PS Logistics operates P&S Transportation, one of the largest flatbed carriers in the United States. Paredes sees the potential for a completely digital and interconnected proof-of-delivery process. Shippers, 3pls, carriers and anyone else involved in the movement of goods should be able to efficiently and securely update a digital bill of lading to benefit all parties, he says.

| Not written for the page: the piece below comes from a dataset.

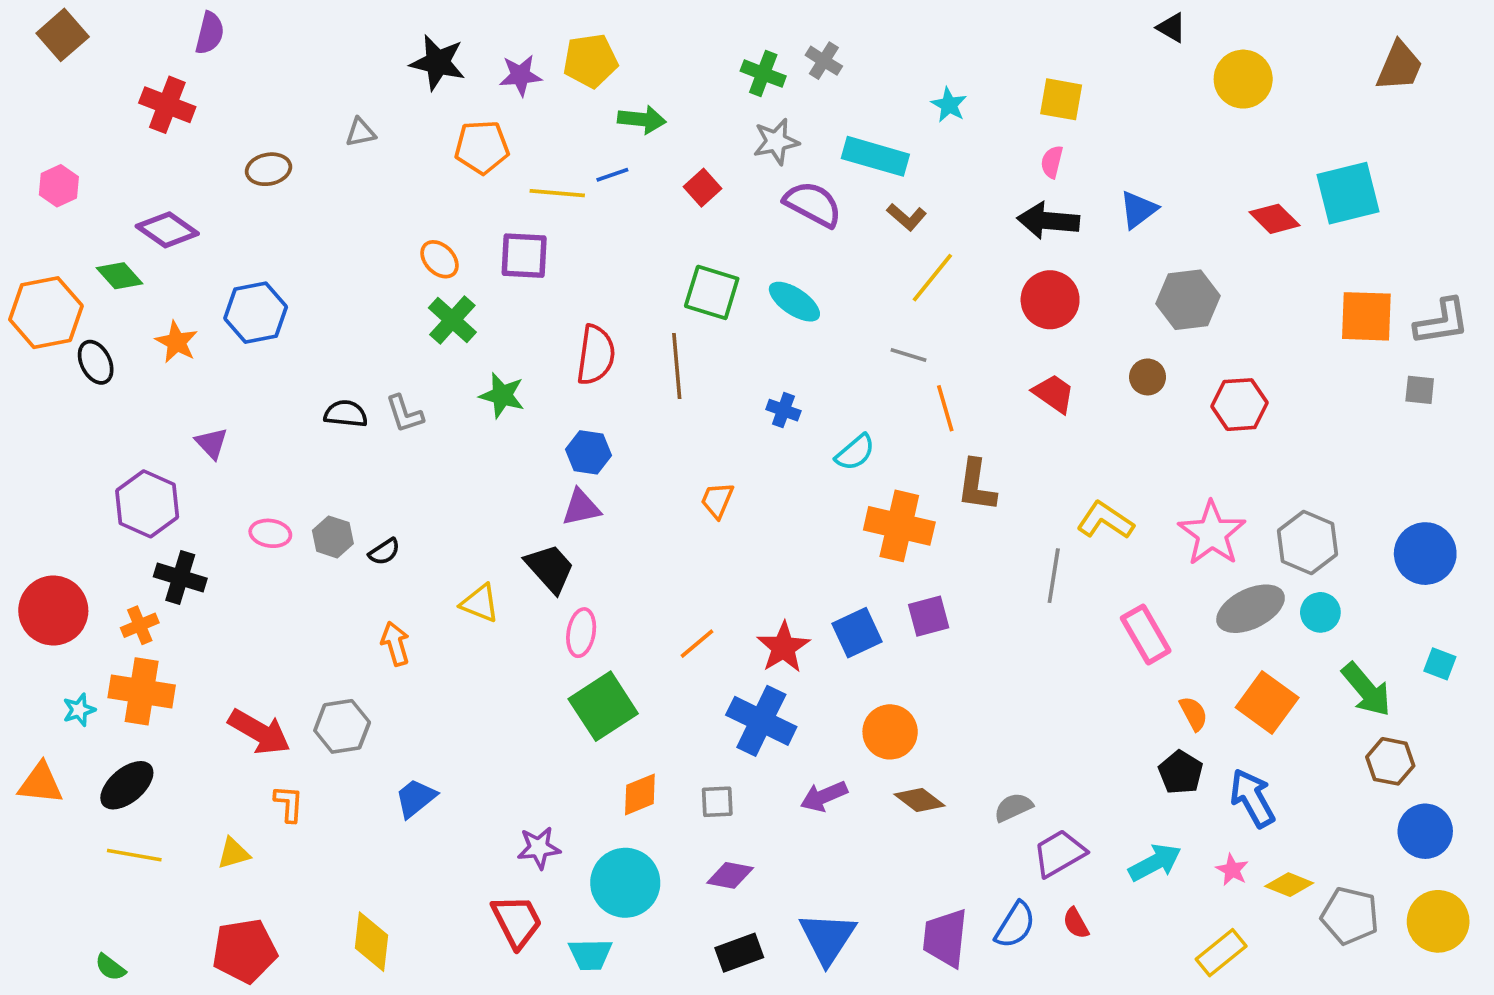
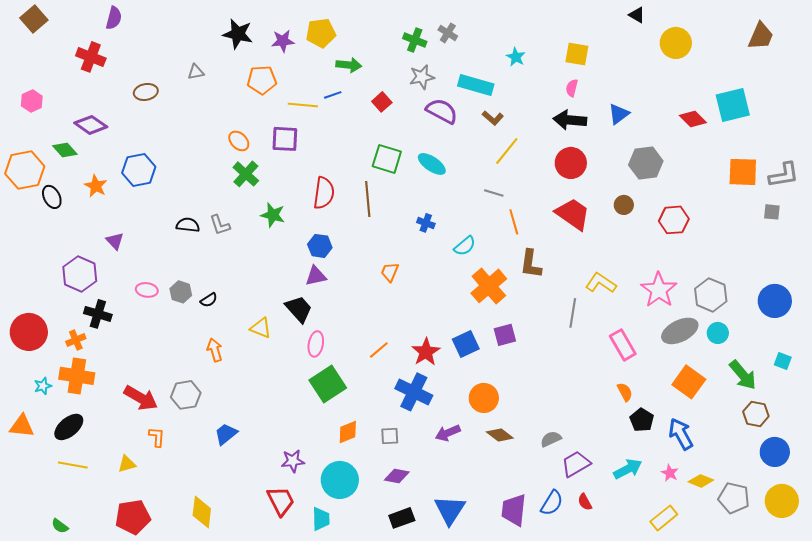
red trapezoid: (1054, 394) -> (573, 214), size x1.5
orange cross: (899, 526) -> (489, 286), turned 36
orange semicircle: (1194, 714) -> (625, 392), moved
cyan trapezoid: (590, 954) -> (321, 519), turned -90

Peter Covach, director of information technology at Paper Transport, a 700-truck carrier based in Green Bay, Wis. — another BiTA member — says that a distributed ledger will “verify transactions as they occur.” This development would eliminate disputes about who is to blame for a late delivery or detention event.
Parties involved in a freight transaction — shipper, consignee, 3pl, carrier and freight visualization partners like FourKites — currently work with different systems and all have different versions of the truth, so to speak.
“I think the value (of blockchain) comes in eliminating the amount of effort and manpower that goes into reconciling events,” agrees Ben Schill, vice president of Paper Transport. “It’s not going to speed up the delivery of a truck, but it will create significant improvements in the actual operation by eliminating all of the slop and backend support that goes into supporting and reconciling what happened.”
Schill also sees an opportunity to use blockchain to de-fragment the trucking industry. With a common network, carriers can bring together capacity to compete against the likes of Uber Freight.
“Blockchain can do the same thing which is going to be beneficial in the end to consumers,” he says.
Blockchain has the potential to be disruptive, but given the amount of change the trucking industry has already gone through in the last few years, Schill and Covach want Paper Transport to be in a position to take early advantage of new opportunities.
“If we decide to stay status quo as an industry in 30 years we will be phased out,” Covach says. “If we are not constantly re-evaluating new technology, there is no way we are going to stay in competition with the Ubers and Googles of the world.”